(Work to be completed): Find and return every line of the data that contains the word "было".

(Source material):
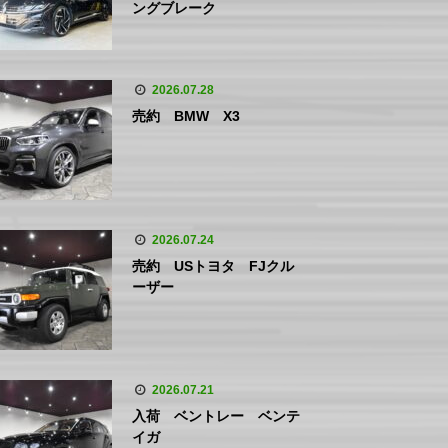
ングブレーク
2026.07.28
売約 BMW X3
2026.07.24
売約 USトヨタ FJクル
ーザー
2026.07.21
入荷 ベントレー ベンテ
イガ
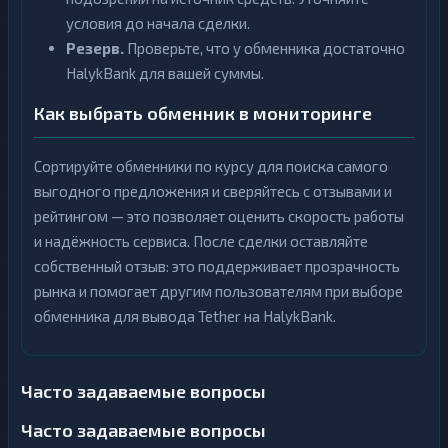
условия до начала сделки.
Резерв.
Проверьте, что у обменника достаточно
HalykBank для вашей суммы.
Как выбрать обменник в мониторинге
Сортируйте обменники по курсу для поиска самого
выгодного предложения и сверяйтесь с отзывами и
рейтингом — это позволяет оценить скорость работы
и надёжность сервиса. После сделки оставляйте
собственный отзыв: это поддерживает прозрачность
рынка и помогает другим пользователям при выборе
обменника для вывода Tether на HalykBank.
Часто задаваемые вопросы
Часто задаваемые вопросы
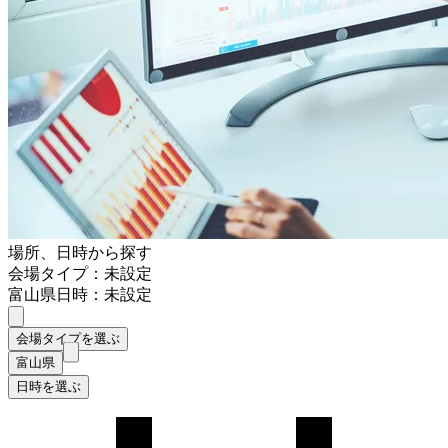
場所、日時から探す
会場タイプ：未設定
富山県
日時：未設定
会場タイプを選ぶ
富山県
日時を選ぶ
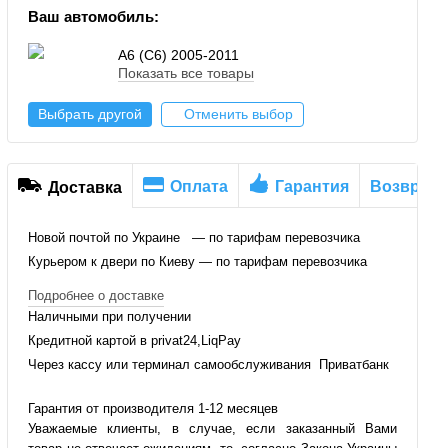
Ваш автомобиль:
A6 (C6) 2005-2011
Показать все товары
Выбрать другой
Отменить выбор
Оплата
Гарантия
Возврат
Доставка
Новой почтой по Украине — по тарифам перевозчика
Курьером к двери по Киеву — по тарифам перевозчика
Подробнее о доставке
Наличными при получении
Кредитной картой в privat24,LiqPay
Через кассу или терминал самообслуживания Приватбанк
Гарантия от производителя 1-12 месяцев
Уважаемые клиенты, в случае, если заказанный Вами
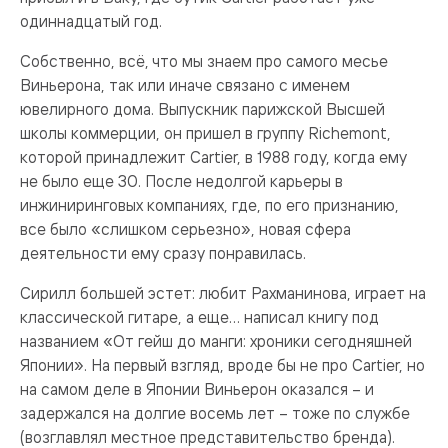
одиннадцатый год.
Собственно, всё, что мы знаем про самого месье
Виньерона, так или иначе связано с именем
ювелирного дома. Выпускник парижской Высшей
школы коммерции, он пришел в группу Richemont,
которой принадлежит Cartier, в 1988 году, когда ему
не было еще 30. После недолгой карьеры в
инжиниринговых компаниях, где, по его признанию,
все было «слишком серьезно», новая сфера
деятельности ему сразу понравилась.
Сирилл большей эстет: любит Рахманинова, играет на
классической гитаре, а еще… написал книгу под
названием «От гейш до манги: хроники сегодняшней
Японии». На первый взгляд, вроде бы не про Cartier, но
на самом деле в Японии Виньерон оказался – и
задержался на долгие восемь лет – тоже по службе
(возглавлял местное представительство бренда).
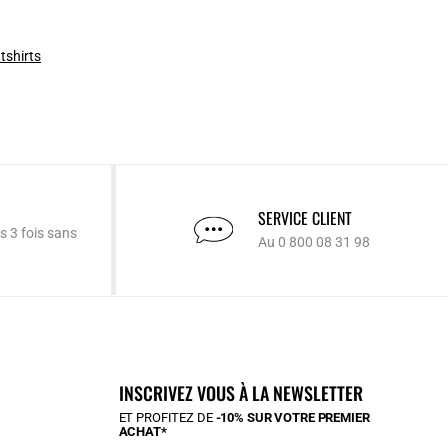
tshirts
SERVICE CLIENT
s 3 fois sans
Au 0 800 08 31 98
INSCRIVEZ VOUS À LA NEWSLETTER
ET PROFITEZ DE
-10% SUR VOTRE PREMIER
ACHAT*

* * *

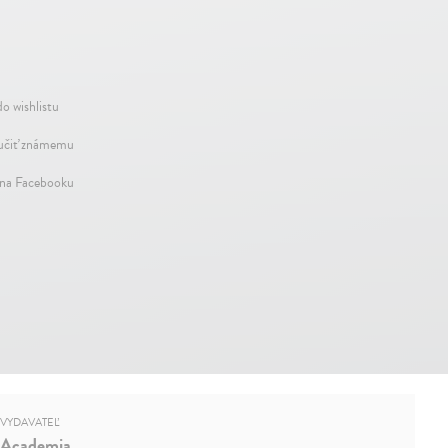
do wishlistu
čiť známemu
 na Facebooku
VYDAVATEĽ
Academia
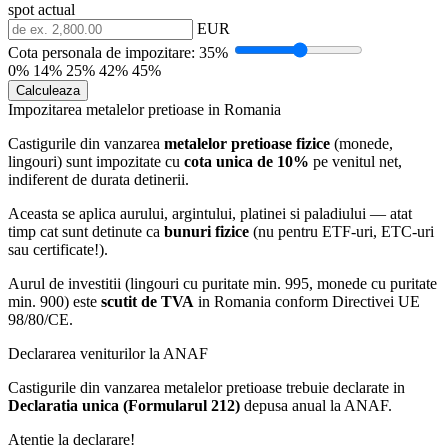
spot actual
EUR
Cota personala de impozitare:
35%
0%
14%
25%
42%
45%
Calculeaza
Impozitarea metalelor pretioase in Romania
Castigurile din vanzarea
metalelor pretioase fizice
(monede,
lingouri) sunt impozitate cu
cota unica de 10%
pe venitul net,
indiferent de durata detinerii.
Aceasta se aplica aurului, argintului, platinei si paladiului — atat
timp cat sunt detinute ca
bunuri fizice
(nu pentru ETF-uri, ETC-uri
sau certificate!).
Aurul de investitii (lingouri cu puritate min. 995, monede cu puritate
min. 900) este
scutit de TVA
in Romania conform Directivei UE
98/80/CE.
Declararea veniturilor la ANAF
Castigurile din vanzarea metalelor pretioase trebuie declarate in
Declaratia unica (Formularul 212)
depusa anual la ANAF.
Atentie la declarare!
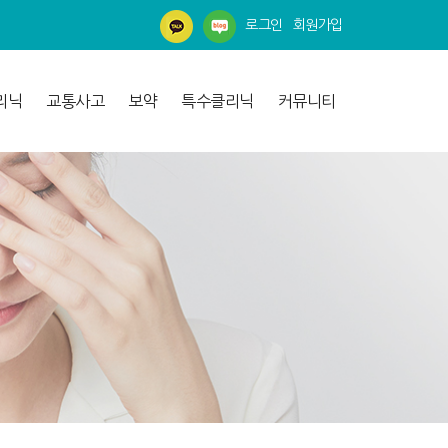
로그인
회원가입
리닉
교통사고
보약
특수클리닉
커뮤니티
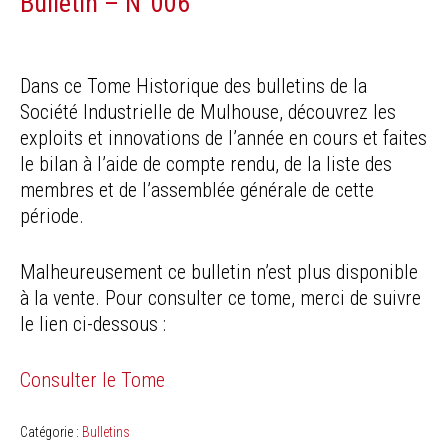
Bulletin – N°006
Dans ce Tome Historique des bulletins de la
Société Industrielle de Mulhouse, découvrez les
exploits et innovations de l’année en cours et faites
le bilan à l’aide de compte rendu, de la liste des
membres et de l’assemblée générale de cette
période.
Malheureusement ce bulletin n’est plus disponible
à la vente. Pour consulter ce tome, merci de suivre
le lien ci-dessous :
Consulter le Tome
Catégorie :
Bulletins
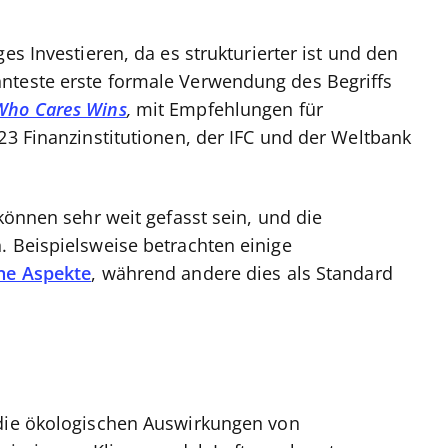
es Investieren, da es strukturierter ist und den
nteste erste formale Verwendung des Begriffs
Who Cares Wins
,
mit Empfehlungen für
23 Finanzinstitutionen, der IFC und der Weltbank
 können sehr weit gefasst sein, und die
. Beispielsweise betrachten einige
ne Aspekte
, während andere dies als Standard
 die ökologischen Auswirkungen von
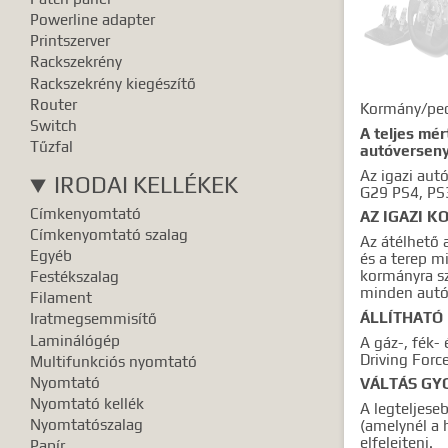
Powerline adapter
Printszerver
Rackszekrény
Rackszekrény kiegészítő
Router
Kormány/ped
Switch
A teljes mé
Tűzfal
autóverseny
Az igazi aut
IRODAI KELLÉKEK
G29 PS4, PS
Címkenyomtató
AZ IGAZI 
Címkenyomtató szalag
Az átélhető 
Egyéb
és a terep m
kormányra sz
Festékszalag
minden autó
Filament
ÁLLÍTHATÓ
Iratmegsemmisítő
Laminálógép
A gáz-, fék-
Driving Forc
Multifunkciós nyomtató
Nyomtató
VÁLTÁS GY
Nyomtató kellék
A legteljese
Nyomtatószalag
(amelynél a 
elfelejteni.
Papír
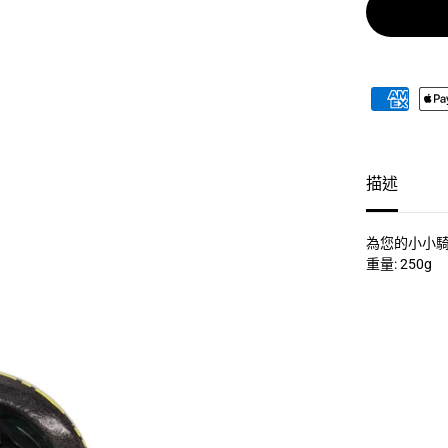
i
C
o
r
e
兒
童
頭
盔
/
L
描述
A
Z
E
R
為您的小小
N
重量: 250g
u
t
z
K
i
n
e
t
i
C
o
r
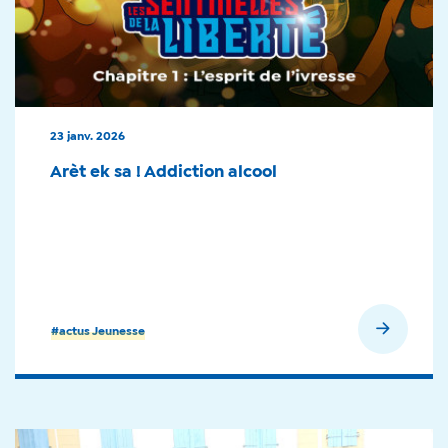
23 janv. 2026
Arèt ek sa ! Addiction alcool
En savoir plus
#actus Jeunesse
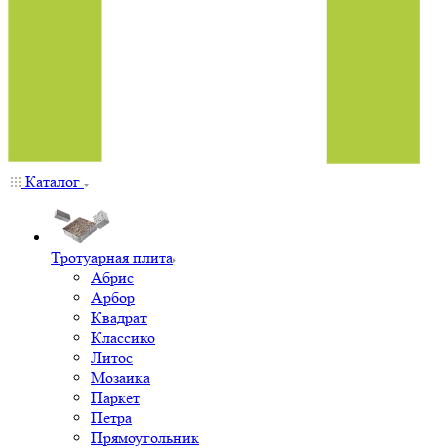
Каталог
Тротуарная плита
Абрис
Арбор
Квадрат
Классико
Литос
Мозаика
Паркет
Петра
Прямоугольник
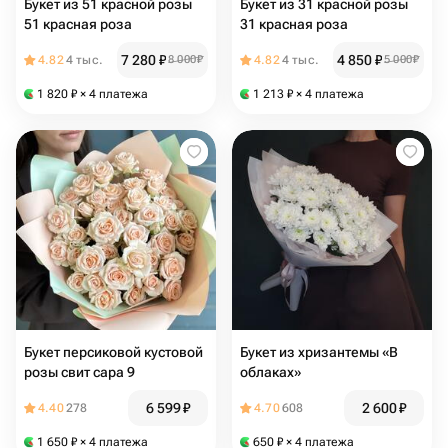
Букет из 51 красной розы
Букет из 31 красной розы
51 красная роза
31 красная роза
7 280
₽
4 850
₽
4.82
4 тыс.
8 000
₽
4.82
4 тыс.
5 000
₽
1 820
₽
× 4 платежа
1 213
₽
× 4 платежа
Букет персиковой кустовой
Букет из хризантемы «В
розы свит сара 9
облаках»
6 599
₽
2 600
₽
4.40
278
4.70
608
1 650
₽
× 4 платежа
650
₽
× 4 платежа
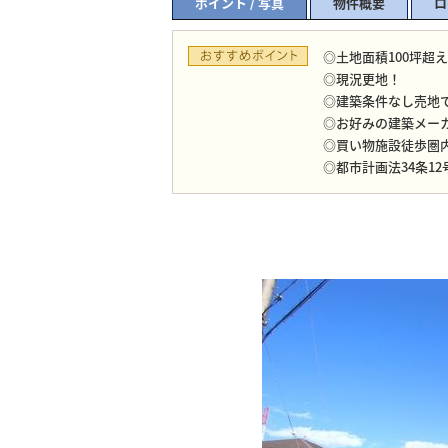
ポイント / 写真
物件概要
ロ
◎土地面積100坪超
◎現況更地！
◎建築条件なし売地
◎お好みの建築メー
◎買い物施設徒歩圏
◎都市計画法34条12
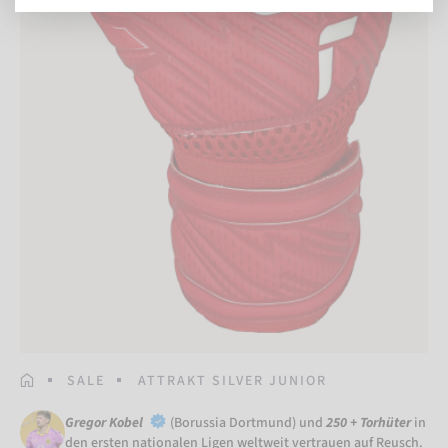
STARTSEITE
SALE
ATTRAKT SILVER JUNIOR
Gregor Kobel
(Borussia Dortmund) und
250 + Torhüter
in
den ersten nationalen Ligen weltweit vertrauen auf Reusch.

(Problem solution):
не было еще 30. После недолгой карьеры в
все было «слишком серьезно», новая сфера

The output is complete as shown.